47. On August 29,2007, Reynolds' company, Lugano Funds, transferred 100,000
shares of CAJ stock to his sister and her husband.
48. Reynolds' sister and her husband did not pay for the 100,000 shares ofCAJ stock
received from Lugano Funds.
49. By October 31, 2007, Reynolds' sister had sold in the public market nearly 60% of
the CAJ shares received from Lugano Funds.
50. Wynn, through Wynn Holdings, also touted CAJ to investors through a
promotional mailer distributed nationwide by mail.
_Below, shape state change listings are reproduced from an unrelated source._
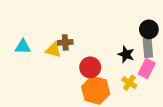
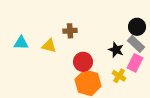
brown cross: (65, 42) -> (70, 31), moved
gray rectangle: (148, 48) -> (136, 44), turned -42

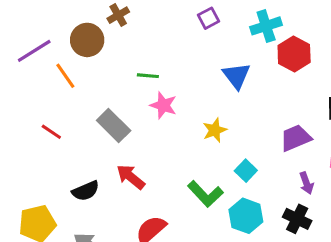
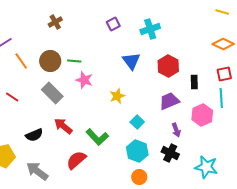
brown circle: (87, 40) -> (50, 61), moved
red hexagon: (294, 54) -> (168, 66), moved
green L-shape: (205, 194) -> (97, 137), moved

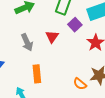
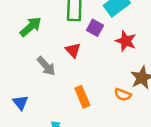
orange rectangle: (37, 74) -> (82, 97), moved

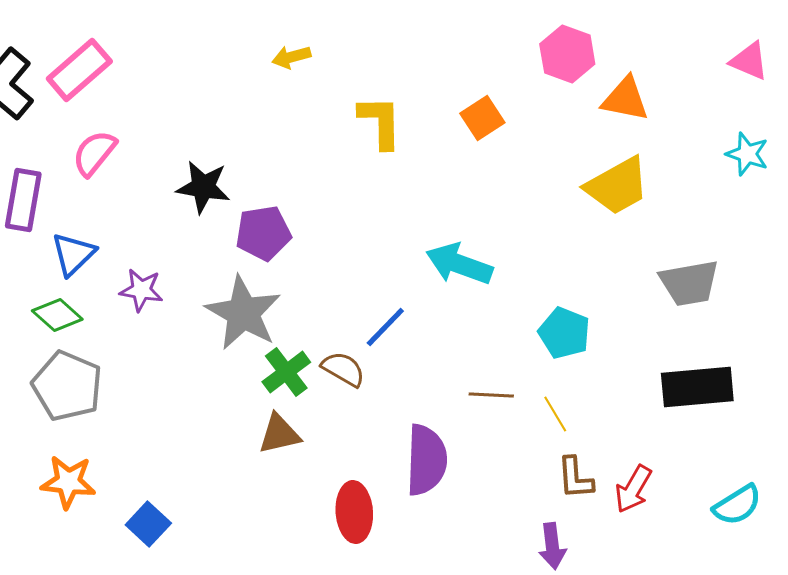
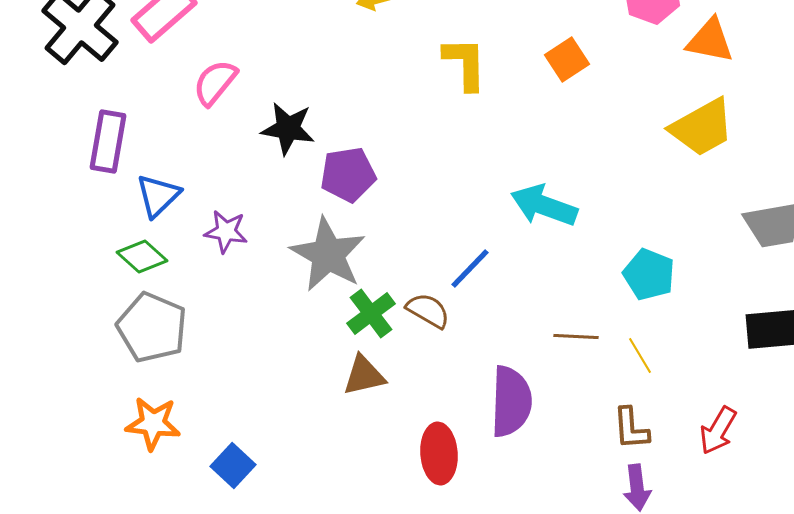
pink semicircle: (94, 153) -> (215, 82), moved
brown L-shape: (575, 478) -> (631, 428), moved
51. From August 23, 2007 through August 30, 2007, Wynn Holdings distributed over
3 million full-color, promotional mailers touting CAJ stock as a featured stock pick. The mailer
proclaims "Got Money? The sky's the limit with this stock!" and ''Turn $10,000 into $50,000 in
weeks!"
52. The mailer is addressed "Dear Investor" and signed by "-The Staff at
TheStockPic.com."
53. On or about September 4,2007, Wynn, through Wynn Holdings, placed a full
page ad in USA Today, a nationally distributed newspaper, telling readers to "Join Early
Investors and Buy CAJT Now Before the Rest of Wall Street Gets In."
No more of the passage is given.